Hay semanas en que la contingencia local parece escrita por un mismo guionista. En pocos días, el alcalde de Navidad, Yanko Blumen, y el alcalde de Chimbarongo, Marco Contreras, coincidieron en un diagnóstico idéntico: el problema no serían los hechos que los tienen como protagonistas, sino quien los cuenta. El blanco elegido fue El Marino. La receta es conocida: si la noticia incomoda, dispare contra el mensajero.
En el caso de Blumen, lo informado fue la presentación de una acusación por notable abandono de deberes formulada por tres concejales. En el de Contreras, la noticia dio cuenta de una sanción de suspensión en su cargo por faltas a la probidad.

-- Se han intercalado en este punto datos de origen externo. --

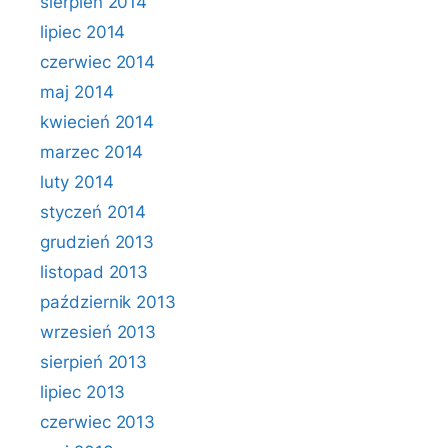
sierpień 2014
lipiec 2014
czerwiec 2014
maj 2014
kwiecień 2014
marzec 2014
luty 2014
styczeń 2014
grudzień 2013
listopad 2013
październik 2013
wrzesień 2013
sierpień 2013
lipiec 2013
czerwiec 2013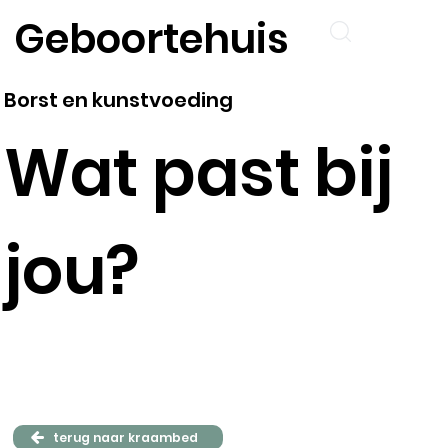
Geboortehuis
Borst en kunstvoeding
Wat past bij
jou?
terug naar kraambed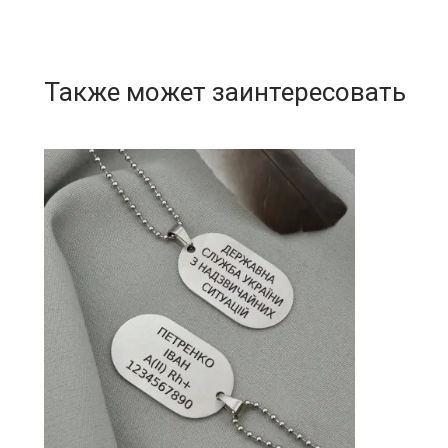
Также может заинтересовать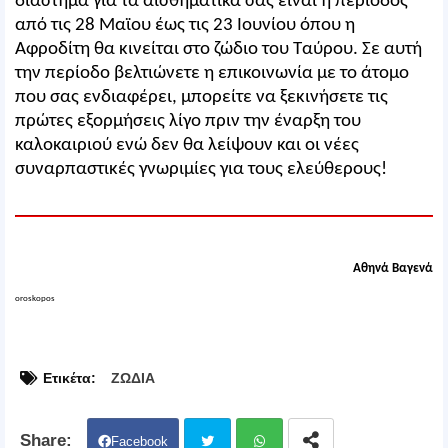
διάστημα για τα αισθηματικά σας είναι η περίοδος
από τις 28 Μαϊου έως τις 23 Ιουνίου όπου η
Αφροδίτη θα κινείται στο ζώδιο του Ταύρου. Σε αυτή
την περίοδο βελτιώνετε η επικοινωνία με το άτομο
που σας ενδιαφέρει, μπορείτε να ξεκινήσετε τις
πρώτες εξορμήσεις λίγο πριν την έναρξη του
καλοκαιριού ενώ δεν θα λείψουν και οι νέες
συναρπαστικές γνωριμίες για τους ελεύθερους!
Αθηνά Βαγενά
oroskopos
Ετικέτα:
ΖΩΔΙΑ
Facebook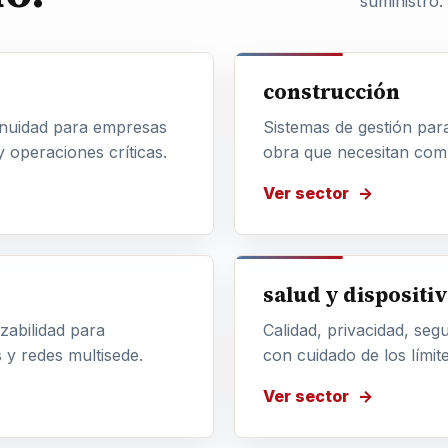
suministro.
construcción
tinuidad para empresas
Sistemas de gestión par
y operaciones críticas.
obra que necesitan comp
Ver sector
salud y dispositi
azabilidad para
Calidad, privacidad, seg
s y redes multisede.
con cuidado de los límite
Ver sector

Hechos distintos, una reacción común: cuestionar al medio que publica información que afecta su reputación, como si el termómetro fuese responsable de la fiebre.
La escena se vuelve más pintoresca con el argumento adicional del alcalde de Chimbarongo: “me parece extraño que la información aparezca primero en un medio de comunicación, antes de que yo sea notificado por el Tricel”. Extrañeza comprensible… si no fuera porque los fallos y sus antecedentes son de acceso público en el sitio del Tribunal Calificador de Elecciones. En otras palabras, no es que la noticia “aparezca” misteriosamente: está disponible para cualquier ciudadano con conexión a internet. Si ese dato básico sorprende a quien dirige su municipio desde diciembre de 2016, cabe preguntarse —con la mejor de las ironías— qué otros aspectos del funcionamiento de su propia institución podrían resultarle novedosos.
A la crítica al medio se suma un segundo recurso: insinuar motivaciones ocultas. En un caso, se sugiere una confabulación política; en el otro, se intenta vincular la cobertura con rivales como el diputado Cosme Mellado. Es una estrategia eficaz para cambiar el foco: del contenido verificable a la sospecha difusa. Pero en democracia, la credibilidad no se construye descalificando al que informa, sino respondiendo por los actos propios con datos, argumentos y, si corresponde, responsabilidades.
Ya lo advertía el prócer de la prócer patrio y fundador de la Aurora de Chile, Camilo Henríquez: “¿Qué bienes resultan de la libertad de imprenta? El denunciar al público todos los abusos. El propagar las buenas ideas. El intimidar a los malos. […] En fin, el extender los conocimientos humanos. ¿Por qué se eternizaron los abusos en el antiguo sistema? Por la ignorancia ocasionada de no haber imprenta libre”. Difícil luchar por menos, dos siglos después.
El periodismo —cuando cumple su función— incomoda por definición: observa, verifica y publica. Y la vida pública —cuando se asume con seriedad— exige algo igual de simple: rendir cuentas. Atacar al mensajero y zancudear las propias responsabilidades puede ofrecer un alivio momentáneo; lo que no hace es cambiar los documentos, ni las resoluciones, ni la realidad que los origina.
Porque, al final del día, las noticias que hoy molestan no nacieron en una sala de redacción. Nacieron en decisiones, procedimientos y fallos oficiales. A veces, también, en errores y malas decisiones tomadas por aquellos mismos que cuestionan y preferirían ocultar sus faltas. Están firmadas, son públicas y están a la vista. Y por más que se zancudee, los hechos permanecen y la verdad siempre se impone.